La Raïole, elle, est une race de mouton également menacée. Avec seulement 2 000 brebis, rien n’est encore gagné, là non plus. Elle a d’ailleurs failli disparaître dans les années 1960. Et Adrian Rigal, jeune éleveur de brebis Raïole dans l'Aveyron, qui souhaite développer un projet d'agropastoralisme et augmenter son cheptel a bien du mérite. C’est une excellente débroussailleuse naturelle, rustique, bonne marcheuse. En été, des troupeaux de raïoles occupent toujours les pentes des monts Lozère et Aigoual. Ce mouton est utilisé principalement dans la filière viande.

En 1994, une association commune a été formée avec les éleveurs des races Rouge du Roussillon et Caussenarde des garrigues. En 2008, celle-ci s'est rapprochée de la Lacaune (à l’origine du roquefort) pour constituer un organisme de sélection commun et favoriser la diversité génétique de la Raïole.

Les Raïole primées au salon de l'agriculture.

Les Raïole primées au salon de l'agriculture.

Le canard de Duclair

C’est le parc naturel régional des Boucles de la Seine normande qui a reçu le 3ème prix pour son implication dans la sauvegarde du canard de Duclair. C’est pourquoi, dès 1994, il a fondé un conservatoire pour sauver la race et la développer. D’autant que la chair de ce canard est réputée excellente et peu grasse.
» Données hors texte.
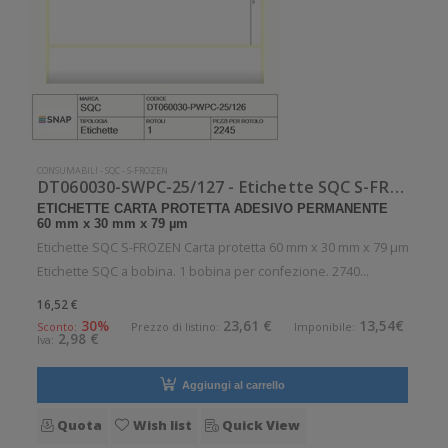
CONSUMABILI
-
SQC
-
S-FROZEN
DT060030-SWPC-25/127 - Etichette SQC S-FROZEN Carta protetta
ETICHETTE CARTA PROTETTA ADESIVO PERMANENTE
60 mm x 30 mm x 79 µm
Etichette SQC S-FROZEN Carta protetta 60 mm x 30 mm x 79 µm
Etichette SQC a bobina. 1 bobina per confezione. 2740
etichette per bobina. Etichette in carta protetta con adesivo
16,52 €
permanente. Diametro interno: 25 mm. Diametro esterno: 127
30%
23,61 €
13,54€
Sconto:
Prezzo di listino:
Imponibile:
2,98 €
Iva:
mm. Tipo: Sup
Aggiungi al carrello
Quota
Wish list
Quick View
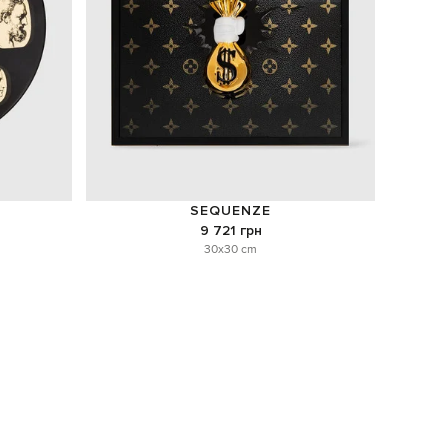
SEQUENZE
9 721 грн
30x30 cm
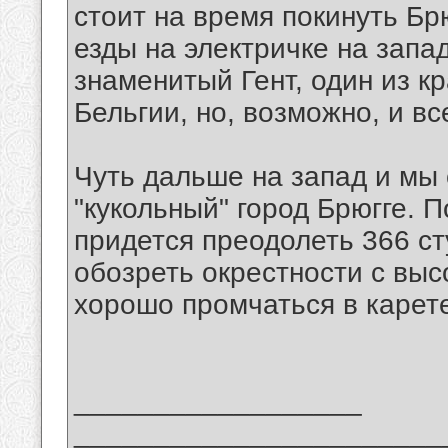
стоит на время покинуть Бр
езды на электричке на запад
знаменитый Гент, один из к
Бельгии, но, возможно, и в
Чуть дальше на запад и мы
"кукольный" город Брюгге. 
придется преодолеть 366 сту
обозреть окрестности с выс
хорошо промчаться в карете
__________________
_______________________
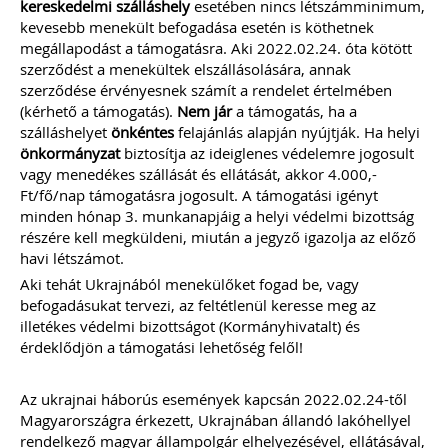
kereskedelmi szálláshely
esetében nincs létszámminimum,
kevesebb menekült befogadása esetén is köthetnek
megállapodást a támogatásra. Aki 2022.02.24. óta kötött
szerződést a menekültek elszállásolására, annak
szerződése érvényesnek számít a rendelet értelmében
(kérhető a támogatás).
Nem jár
a támogatás, ha a
szálláshelyet
önkéntes
felajánlás alapján nyújtják. Ha helyi
önkormányzat
biztosítja az ideiglenes védelemre jogosult
vagy menedékes szállását és ellátását, akkor 4.000,-
Ft/fő/nap támogatásra jogosult. A támogatási igényt
minden hónap 3. munkanapjáig a helyi védelmi bizottság
részére kell megküldeni, miután a jegyző igazolja az előző
havi létszámot.
Aki tehát Ukrajnából menekülőket fogad be, vagy
befogadásukat tervezi, az feltétlenül keresse meg az
illetékes védelmi bizottságot (Kormányhivatalt) és
érdeklődjön a támogatási lehetőség felől!
Az ukrajnai háborús események kapcsán 2022.02.24-től
Magyarországra érkezett, Ukrajnában állandó lakóhellyel
rendelkező magyar állampolgár elhelyezésével, ellátásával,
Celui que l’on surnomme « l’avocat » à cause de son plumage noir et sa bavette blanche, est connu depuis le XIXe siècle. Il existe aussi un plumage « bleu ».

L’avenir de ce canard ne dépend donc que de la ténacité d’éleveurs, souvent amateurs, qui sont les remarquables gardiens de la biodiversité domestique.

Canards Duclair (source : PNR des boucles de la Seine normande)

Canards Duclair (source : PNR des boucles de la Seine normande)

L’occasion de partager

Après la remise des prix, ce fut l’occasion, de manière informelle, de voir ou revoir des éleveurs engagés dans la conservation des races à petits effectifs. Des connaissances devenues des amis, de belles personnes qui courageusement, vont à contre-sens de la politique agricole actuelle. Mais qui, en même temps, sont probablement les précurseurs d’une nouvelle façon de la pratiquer.

Des leaders dans le domaine de la conservation des races à petits effectifs. De gauche à droite : Laurent Chalet (éleveur de vaches Nantaises et fondateur de la fête du même nom), Guy Chautard (éleveur de vaches Ferrandaises), soutenus par André Chassaigne, député du Puy-de-Dôme.

Des leaders dans le domaine de la conservation des races à petits effectifs. De gauche à droite : Laurent Chalet (éleveur de vaches Nantaises et fondateur de la fête du même nom), Guy Chautard (éleveur de vaches Ferrandaises), soutenus par André Chassaigne, député du Puy-de-Dôme.